START DATA FOR THE TASK

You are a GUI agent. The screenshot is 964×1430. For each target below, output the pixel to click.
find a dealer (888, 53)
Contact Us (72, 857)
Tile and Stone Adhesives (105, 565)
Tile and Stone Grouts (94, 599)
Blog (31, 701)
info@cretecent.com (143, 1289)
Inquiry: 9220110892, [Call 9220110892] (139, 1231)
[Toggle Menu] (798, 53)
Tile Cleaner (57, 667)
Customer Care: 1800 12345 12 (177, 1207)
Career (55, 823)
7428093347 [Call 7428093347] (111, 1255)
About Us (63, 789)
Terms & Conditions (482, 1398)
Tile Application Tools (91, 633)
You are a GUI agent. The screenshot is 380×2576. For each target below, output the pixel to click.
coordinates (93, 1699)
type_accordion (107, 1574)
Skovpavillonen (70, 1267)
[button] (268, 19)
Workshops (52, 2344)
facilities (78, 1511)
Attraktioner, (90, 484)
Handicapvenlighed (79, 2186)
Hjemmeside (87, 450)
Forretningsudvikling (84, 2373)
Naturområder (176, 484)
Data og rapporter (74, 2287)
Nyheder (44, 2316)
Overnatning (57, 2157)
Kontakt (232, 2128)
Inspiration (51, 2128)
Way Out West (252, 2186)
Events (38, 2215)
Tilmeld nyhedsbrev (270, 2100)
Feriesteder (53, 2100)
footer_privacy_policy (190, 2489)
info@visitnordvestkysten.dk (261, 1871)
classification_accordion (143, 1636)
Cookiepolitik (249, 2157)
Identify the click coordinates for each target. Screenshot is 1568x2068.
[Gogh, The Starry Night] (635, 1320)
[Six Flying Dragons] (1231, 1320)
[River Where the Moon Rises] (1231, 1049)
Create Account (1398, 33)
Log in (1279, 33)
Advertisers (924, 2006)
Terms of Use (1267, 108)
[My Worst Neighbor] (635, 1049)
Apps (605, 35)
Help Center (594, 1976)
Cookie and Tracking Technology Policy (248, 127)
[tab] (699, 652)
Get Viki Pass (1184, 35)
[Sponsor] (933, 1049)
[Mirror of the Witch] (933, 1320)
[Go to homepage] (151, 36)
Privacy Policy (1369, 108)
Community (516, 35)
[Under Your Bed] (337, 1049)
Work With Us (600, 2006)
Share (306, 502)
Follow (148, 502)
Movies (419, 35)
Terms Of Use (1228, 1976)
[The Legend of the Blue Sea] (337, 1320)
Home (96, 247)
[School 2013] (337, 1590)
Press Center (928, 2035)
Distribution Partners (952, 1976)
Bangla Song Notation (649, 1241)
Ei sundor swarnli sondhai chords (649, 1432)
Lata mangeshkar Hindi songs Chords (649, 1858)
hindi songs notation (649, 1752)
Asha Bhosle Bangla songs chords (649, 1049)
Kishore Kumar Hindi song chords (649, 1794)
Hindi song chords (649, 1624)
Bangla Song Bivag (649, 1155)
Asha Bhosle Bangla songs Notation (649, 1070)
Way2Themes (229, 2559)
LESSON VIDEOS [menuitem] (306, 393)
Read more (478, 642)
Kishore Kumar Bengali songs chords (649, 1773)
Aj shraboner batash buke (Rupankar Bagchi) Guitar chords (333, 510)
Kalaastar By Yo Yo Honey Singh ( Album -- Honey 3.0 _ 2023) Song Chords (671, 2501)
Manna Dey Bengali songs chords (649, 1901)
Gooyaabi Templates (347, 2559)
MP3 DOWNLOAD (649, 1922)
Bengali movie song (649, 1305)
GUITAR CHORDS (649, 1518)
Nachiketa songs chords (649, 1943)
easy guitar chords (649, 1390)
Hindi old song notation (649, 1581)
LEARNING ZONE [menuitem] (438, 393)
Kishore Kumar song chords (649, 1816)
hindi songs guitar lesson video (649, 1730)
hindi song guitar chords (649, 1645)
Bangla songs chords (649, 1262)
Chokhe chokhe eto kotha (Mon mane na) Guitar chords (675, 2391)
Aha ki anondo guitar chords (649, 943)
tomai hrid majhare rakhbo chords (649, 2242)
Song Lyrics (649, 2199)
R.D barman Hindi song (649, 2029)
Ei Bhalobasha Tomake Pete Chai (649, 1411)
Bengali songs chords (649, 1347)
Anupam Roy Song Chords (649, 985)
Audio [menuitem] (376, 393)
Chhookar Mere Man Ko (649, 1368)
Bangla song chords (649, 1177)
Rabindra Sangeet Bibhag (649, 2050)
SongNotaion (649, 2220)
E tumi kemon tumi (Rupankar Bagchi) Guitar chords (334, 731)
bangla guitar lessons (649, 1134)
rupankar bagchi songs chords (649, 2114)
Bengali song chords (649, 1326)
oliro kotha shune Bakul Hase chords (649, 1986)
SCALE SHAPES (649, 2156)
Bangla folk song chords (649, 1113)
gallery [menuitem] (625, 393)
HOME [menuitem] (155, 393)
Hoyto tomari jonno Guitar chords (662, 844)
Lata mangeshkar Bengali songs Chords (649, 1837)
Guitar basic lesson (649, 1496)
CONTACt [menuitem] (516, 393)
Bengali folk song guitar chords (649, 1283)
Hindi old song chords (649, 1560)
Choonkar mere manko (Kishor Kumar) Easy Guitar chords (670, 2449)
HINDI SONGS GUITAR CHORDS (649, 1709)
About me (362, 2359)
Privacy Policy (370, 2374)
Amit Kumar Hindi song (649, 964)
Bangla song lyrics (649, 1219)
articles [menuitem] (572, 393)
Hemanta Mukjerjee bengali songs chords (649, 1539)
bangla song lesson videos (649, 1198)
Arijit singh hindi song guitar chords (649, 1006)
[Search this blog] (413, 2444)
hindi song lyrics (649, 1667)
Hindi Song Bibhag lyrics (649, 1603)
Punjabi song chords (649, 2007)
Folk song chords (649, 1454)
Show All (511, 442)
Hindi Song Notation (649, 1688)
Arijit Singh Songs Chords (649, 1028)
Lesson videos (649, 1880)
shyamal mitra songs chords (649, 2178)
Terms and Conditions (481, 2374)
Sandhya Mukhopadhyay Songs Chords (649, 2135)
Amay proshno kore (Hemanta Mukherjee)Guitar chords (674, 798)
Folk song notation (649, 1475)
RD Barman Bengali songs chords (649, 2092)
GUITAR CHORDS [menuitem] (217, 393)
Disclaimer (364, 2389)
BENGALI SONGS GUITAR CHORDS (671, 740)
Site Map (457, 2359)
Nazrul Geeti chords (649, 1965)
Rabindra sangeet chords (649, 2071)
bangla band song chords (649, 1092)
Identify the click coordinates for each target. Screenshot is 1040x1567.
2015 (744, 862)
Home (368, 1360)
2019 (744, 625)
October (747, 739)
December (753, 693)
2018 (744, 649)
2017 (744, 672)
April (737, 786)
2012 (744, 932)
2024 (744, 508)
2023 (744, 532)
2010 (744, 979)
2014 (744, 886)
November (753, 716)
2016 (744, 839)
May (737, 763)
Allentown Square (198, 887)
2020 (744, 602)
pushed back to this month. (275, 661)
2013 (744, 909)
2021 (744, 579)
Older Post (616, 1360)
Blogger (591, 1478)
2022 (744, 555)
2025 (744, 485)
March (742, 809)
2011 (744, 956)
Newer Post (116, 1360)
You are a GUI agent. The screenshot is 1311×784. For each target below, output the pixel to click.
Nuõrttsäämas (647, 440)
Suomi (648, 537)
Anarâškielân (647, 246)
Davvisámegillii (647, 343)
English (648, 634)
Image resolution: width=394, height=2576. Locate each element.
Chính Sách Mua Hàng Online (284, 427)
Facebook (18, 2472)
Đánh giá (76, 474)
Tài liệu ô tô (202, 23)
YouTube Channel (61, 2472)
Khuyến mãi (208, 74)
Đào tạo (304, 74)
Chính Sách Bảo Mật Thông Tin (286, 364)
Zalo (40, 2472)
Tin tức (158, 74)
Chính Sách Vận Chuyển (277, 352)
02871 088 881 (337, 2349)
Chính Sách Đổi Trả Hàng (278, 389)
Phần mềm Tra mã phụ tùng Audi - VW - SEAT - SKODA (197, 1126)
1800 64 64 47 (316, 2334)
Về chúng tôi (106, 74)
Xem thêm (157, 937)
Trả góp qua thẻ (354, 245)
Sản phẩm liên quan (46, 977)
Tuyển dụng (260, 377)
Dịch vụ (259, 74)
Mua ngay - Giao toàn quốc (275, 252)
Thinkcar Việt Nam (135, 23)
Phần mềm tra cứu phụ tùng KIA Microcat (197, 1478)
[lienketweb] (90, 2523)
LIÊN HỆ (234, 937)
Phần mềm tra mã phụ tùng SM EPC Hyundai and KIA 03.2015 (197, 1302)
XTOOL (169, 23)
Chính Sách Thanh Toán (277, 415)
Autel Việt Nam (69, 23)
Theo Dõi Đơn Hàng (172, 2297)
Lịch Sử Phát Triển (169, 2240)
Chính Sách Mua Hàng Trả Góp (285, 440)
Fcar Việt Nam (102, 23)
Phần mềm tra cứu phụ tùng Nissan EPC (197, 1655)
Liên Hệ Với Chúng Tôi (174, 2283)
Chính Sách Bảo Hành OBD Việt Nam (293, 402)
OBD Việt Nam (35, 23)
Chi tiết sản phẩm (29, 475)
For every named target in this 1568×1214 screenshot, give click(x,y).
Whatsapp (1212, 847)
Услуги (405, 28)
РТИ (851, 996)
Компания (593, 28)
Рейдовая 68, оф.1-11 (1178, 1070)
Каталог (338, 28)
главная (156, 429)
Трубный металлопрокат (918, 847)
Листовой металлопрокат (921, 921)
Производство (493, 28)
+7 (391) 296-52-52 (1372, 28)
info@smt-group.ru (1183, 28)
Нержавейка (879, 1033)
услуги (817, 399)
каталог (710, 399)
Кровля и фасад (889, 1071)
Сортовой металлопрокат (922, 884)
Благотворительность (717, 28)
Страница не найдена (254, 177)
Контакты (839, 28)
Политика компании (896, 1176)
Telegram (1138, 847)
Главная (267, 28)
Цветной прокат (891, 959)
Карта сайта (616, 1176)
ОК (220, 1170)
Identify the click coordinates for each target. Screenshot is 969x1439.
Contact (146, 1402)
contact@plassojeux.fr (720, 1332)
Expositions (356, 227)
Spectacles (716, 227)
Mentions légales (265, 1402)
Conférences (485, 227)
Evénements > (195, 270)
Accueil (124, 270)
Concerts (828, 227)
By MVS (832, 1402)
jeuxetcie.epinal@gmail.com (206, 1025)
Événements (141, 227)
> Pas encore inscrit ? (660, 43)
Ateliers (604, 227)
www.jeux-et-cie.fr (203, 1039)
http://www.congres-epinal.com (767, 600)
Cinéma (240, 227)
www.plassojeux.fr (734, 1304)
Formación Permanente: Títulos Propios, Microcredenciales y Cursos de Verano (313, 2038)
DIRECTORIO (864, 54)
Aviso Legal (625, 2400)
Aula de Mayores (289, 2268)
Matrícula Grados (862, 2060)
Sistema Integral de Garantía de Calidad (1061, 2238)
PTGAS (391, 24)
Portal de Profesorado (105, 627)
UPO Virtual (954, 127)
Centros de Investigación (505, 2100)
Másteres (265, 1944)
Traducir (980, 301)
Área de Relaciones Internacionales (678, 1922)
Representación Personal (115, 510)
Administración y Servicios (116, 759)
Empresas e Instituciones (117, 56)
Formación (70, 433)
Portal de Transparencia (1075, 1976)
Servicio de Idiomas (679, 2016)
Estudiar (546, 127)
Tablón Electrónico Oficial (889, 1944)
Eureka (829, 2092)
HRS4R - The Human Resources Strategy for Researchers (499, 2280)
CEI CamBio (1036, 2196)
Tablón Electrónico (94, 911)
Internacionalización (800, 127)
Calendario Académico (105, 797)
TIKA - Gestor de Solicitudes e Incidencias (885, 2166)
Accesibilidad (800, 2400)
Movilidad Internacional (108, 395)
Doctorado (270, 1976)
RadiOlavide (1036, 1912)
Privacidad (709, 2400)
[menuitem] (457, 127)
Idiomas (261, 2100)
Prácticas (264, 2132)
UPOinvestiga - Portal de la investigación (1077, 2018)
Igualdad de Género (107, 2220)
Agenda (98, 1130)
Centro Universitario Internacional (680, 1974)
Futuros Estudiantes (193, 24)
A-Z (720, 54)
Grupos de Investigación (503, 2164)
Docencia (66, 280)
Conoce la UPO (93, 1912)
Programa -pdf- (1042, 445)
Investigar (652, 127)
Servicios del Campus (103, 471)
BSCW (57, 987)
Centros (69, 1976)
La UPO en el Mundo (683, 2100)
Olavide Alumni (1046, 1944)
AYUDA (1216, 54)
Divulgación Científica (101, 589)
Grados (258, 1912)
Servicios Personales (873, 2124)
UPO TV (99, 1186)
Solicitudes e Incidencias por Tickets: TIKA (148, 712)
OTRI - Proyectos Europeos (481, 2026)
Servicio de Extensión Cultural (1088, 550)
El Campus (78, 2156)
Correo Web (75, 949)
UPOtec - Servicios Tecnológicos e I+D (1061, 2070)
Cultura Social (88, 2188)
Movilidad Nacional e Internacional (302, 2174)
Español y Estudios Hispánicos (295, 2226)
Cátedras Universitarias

END DATA FOR THE TASK

- [GOAL OF THE EXERCISE]: Could you set down, word for word, only the lines above from the line with "Hindi song chords (649, 1624)" to the line with "Hemanta Mukjerjee bengali", including both?

- [WRITTEN ANSWER]:
Hindi song chords (649, 1624)
Bangla Song Bivag (649, 1155)
Asha Bhosle Bangla songs Notation (649, 1070)
Way2Themes (229, 2559)
LESSON VIDEOS [menuitem] (306, 393)
Read more (478, 642)
Kishore Kumar Bengali songs chords (649, 1773)
Aj shraboner batash buke (Rupankar Bagchi) Guitar chords (333, 510)
Kalaastar By Yo Yo Honey Singh ( Album -- Honey 3.0 _ 2023) Song Chords (671, 2501)
Manna Dey Bengali songs chords (649, 1901)
Gooyaabi Templates (347, 2559)
MP3 DOWNLOAD (649, 1922)
Bengali movie song (649, 1305)
GUITAR CHORDS (649, 1518)
Nachiketa songs chords (649, 1943)
easy guitar chords (649, 1390)
Hindi old song notation (649, 1581)
LEARNING ZONE [menuitem] (438, 393)
Kishore Kumar song chords (649, 1816)
hindi songs guitar lesson video (649, 1730)
hindi song guitar chords (649, 1645)
Bangla songs chords (649, 1262)
Chokhe chokhe eto kotha (Mon mane na) Guitar chords (675, 2391)
Aha ki anondo guitar chords (649, 943)
tomai hrid majhare rakhbo chords (649, 2242)
Song Lyrics (649, 2199)
R.D barman Hindi song (649, 2029)
Ei Bhalobasha Tomake Pete Chai (649, 1411)
Bengali songs chords (649, 1347)
Anupam Roy Song Chords (649, 985)
Audio [menuitem] (376, 393)
Chhookar Mere Man Ko (649, 1368)
Bangla song chords (649, 1177)
Rabindra Sangeet Bibhag (649, 2050)
SongNotaion (649, 2220)
E tumi kemon tumi (Rupankar Bagchi) Guitar chords (334, 731)
bangla guitar lessons (649, 1134)
rupankar bagchi songs chords (649, 2114)
Bengali song chords (649, 1326)
oliro kotha shune Bakul Hase chords (649, 1986)
SCALE SHAPES (649, 2156)
Bangla folk song chords (649, 1113)
gallery [menuitem] (625, 393)
HOME [menuitem] (155, 393)
Hoyto tomari jonno Guitar chords (662, 844)
Lata mangeshkar Bengali songs Chords (649, 1837)
Guitar basic lesson (649, 1496)
CONTACt [menuitem] (516, 393)
Bengali folk song guitar chords (649, 1283)
Hindi old song chords (649, 1560)
Choonkar mere manko (Kishor Kumar) Easy Guitar chords (670, 2449)
HINDI SONGS GUITAR CHORDS (649, 1709)
About me (362, 2359)
Privacy Policy (370, 2374)
Amit Kumar Hindi song (649, 964)
Bangla song lyrics (649, 1219)
articles [menuitem] (572, 393)
Hemanta Mukjerjee bengali songs chords (649, 1539)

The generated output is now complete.